To each, the answer is, “I don’t know.”

You ask, “What if I don’t want the house?” The person answers, “Too bad,” hands you a key and walks away.

This seems an appropriate analogy for what state Senate Education Committee Chairman Dennis DeBar, R-Leakesville, did Tuesday to Mississippi State University and the Mississippi University for Women. With all eyes on a bill that would have moved the residential Mississippi School for Mathematics and Sciences from The W to MSU, DeBar offered a last-minute substitution bill that would merge the universities – transferring assets and control of MUW to the Southeastern Conference behemoth across the river.

The bill sailed through the Education and Appropriations committees, despite presidents from both universities having little to no warning it was coming.
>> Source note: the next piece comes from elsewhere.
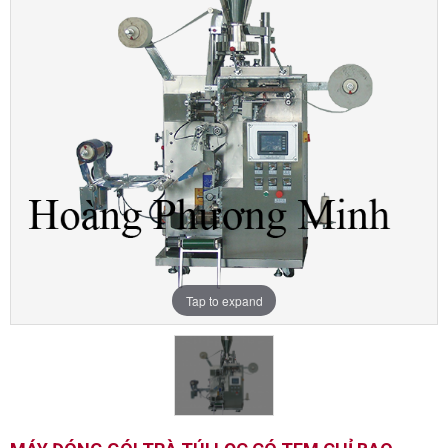
Tap to expand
DeBar evidently had not even consulted the Institutions of Higher Education, which oversees Mississippi’s eight public universities, and IHL doesn’t seem to support the legislation.
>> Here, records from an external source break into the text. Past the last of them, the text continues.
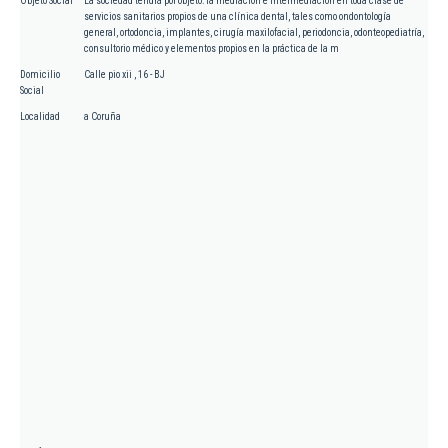
Objeto Social
La sociedad tendrá por objeto: la mediación e intermediación en toda clase de
servicios sanitarios propios de una clínica dental, tales como ondontología
general, ortodoncia, implantes, cirugía maxilofacial, periodoncia, odonteopediatría,
consultorio médico y elementos propios en la práctica de la m
Domicilio
Calle pio xii , 16 - BJ
Social
Localidad
a Coruña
Sure, both the Senate and House must approve DeBar’s bill before the governor can sign it into law, but the proverbial cart is rolling recklessly ahead of the horse at this point.

Where is the feasibility study showing this can even work? MSU President Mark Keenum’s statement Tuesday on the bill seems to ask the same question.

What about facilities? Faculty? Programs? Campus culture? How much money will the state pitch in to ensure the merger’s success?

If DeBar has that information, he clearly didn’t obtain it by communicating with the universities.

Having dodged multiple attempts by The Dispatch to reach him and not having made any other public statements on the bill, DeBar seems comfortable not sharing his motivations with the public either.

Emotions aside, a feasibility study could very well show a merger working better than the status quo. Or not. But such a study would take time, active participation from the stakeholders and a transparent process that produces a detailed plan and timeline.

Hidden agendas and guerilla-style lawmaking is irresponsible, as is foisting onto MSU, without due diligence, a 100-acre university with 2,200 students, a $50 million annual budget and dozens of aging historical buildings.

If this bill becomes law this session, the merging process, even executed in good faith, won’t go as smoothly as it could. Why put MSU or MUW in that position, or IHL for that matter?

Even if this bill fails, it leaves open questions about The W’s future. Whatever the school’s future, we urge legislators to do this right – through planning, transparency and engaging stakeholders. That way, even if the resulting pill is hard to swallow, we’ll all know exactly what medicine we’re taking.